Erkek şiddetine maruz kaldığı için şikâyete giden kadınları karakollardan evlere geri göndermesinden; mahkemelerde tecavüzcü ve katil erkekleri, erkeklik indirimleriyle affetmesinden; hayatına sahip çıkan kadınlara ağır cezalar vermesinden; nafaka hakkına saldırmasından; kürtajı engellemeye çalışmasından; kamu kreşlerini kapatıp çocuk bakımını özel sektöre ve yoksulları da cemaat ve tarikat kreşlerine mecbur bırakmasından; ev içindeki tüm iş yükünü kadınların sırtına yüklerken kadınları sermayeye ucuz iş gücü haline getirmesinden tanıyoruz.

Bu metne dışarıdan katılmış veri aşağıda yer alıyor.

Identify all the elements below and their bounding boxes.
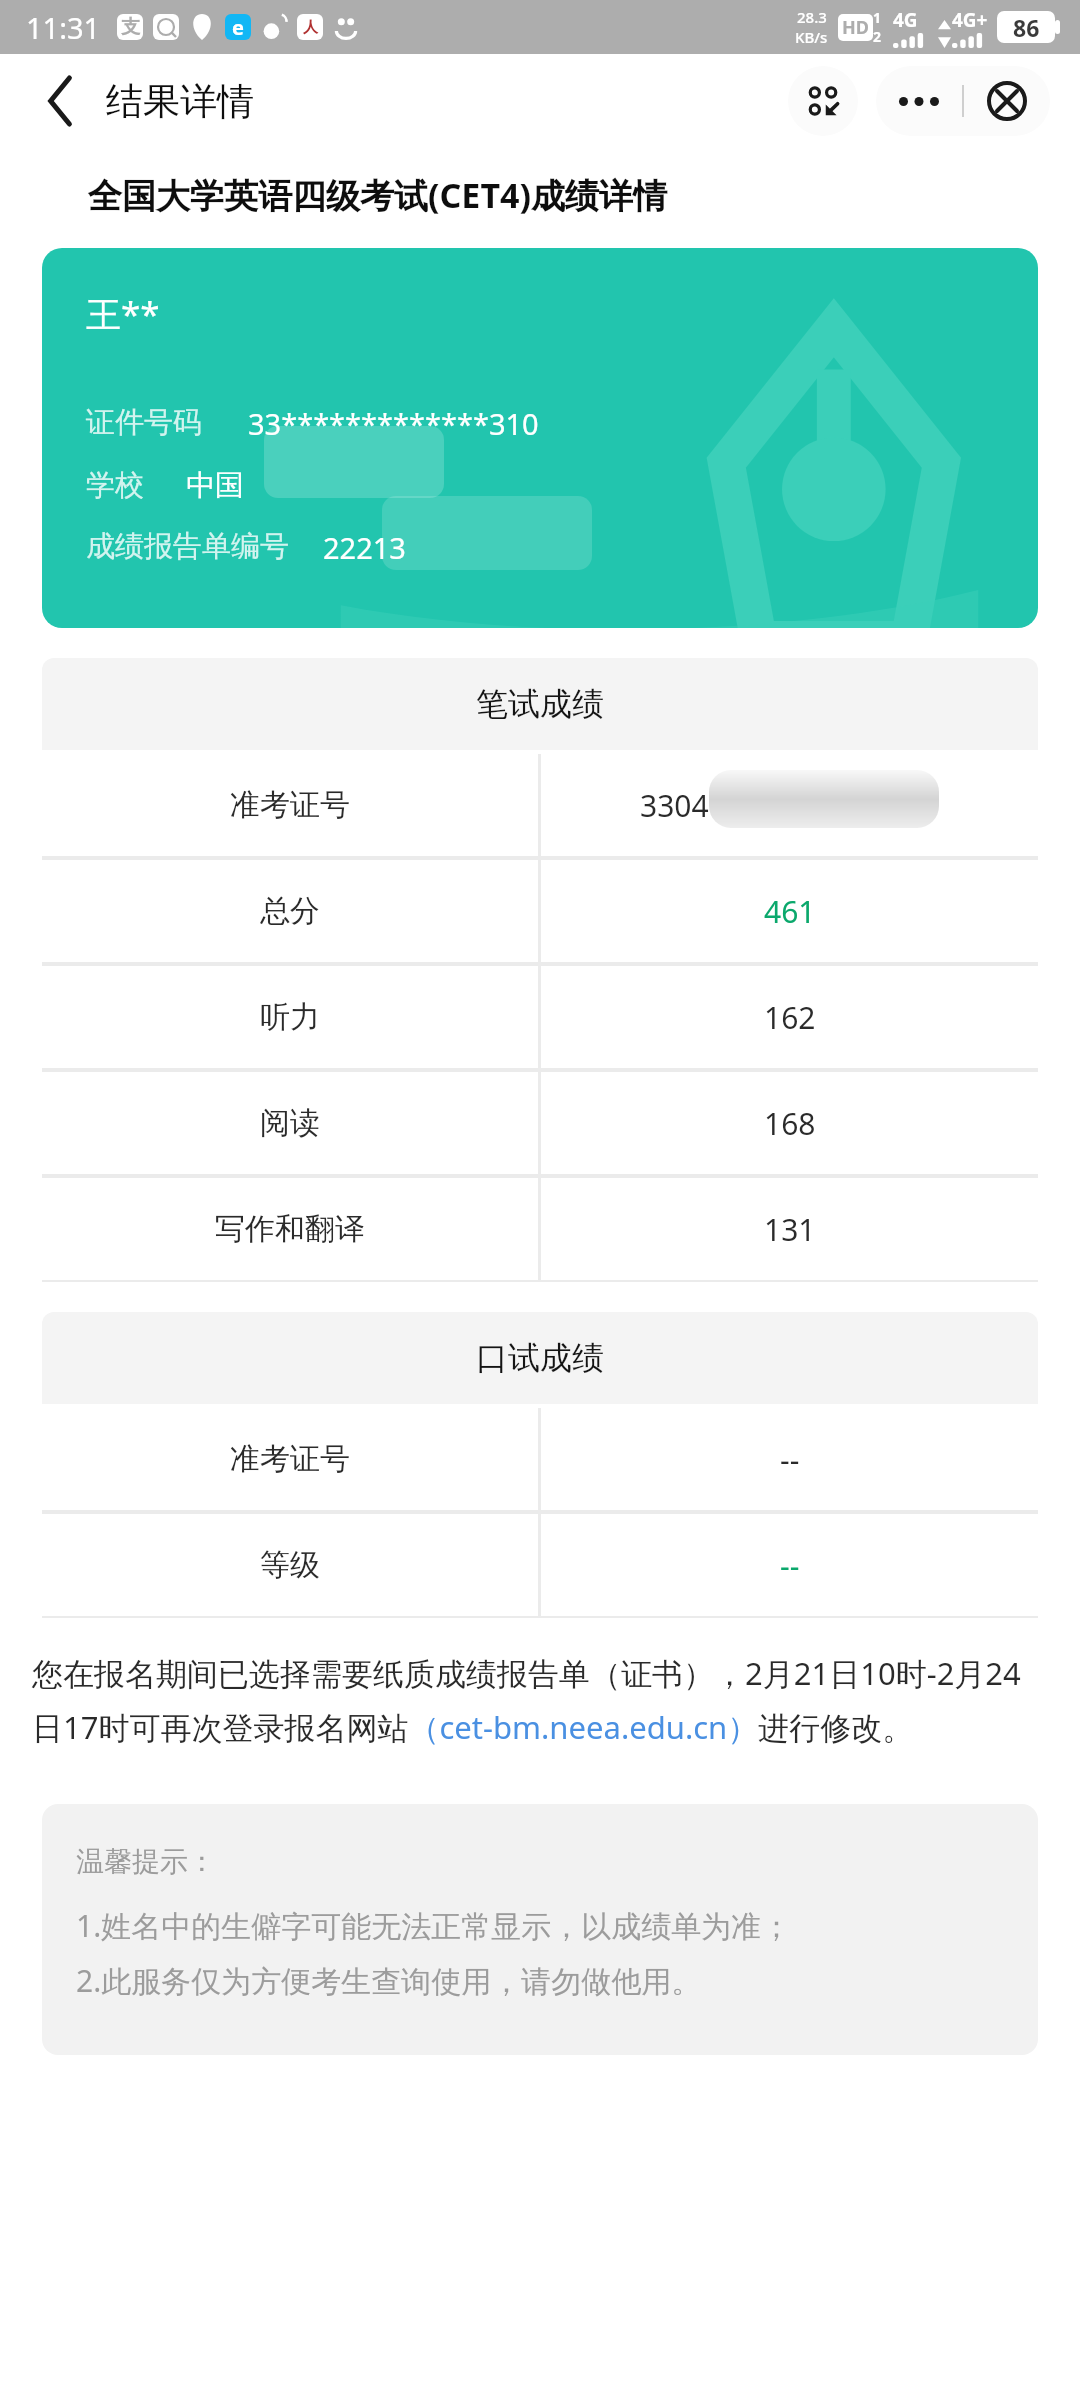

Kadınları aileye hapseden, aile dışında var olmalarını kabul etmeyen politikalarından, LGBTİ+’ları hedefe koymasından, çocuk yaşta evlilikleri meşrulaştırmaya çalışmasından tanıyoruz.
Diyanete sonsuz bütçe verip kreşleri kapatırken dini kurumlarda eğitimi teşvik edenler, bugün refakatsiz çocukları tarikatlara, dini kurumlara vermekte beis görmüyor.
Bu iktidarı, bu erkek-devleti her yıl 8 Mart’larda yüzlerce polisiyle, TOMA’sıyla, barikatıyla bizi, isyanımızı engellemeye çalışmasından biliyoruz.
Açıklamanın ardından Firuzağa’da bulunan kadınlar polis kalkanlarını yıkmaya çalıştı. Polis kadınlara biber gazı ile müdahale etti. Gözaltına alınanlar oldu.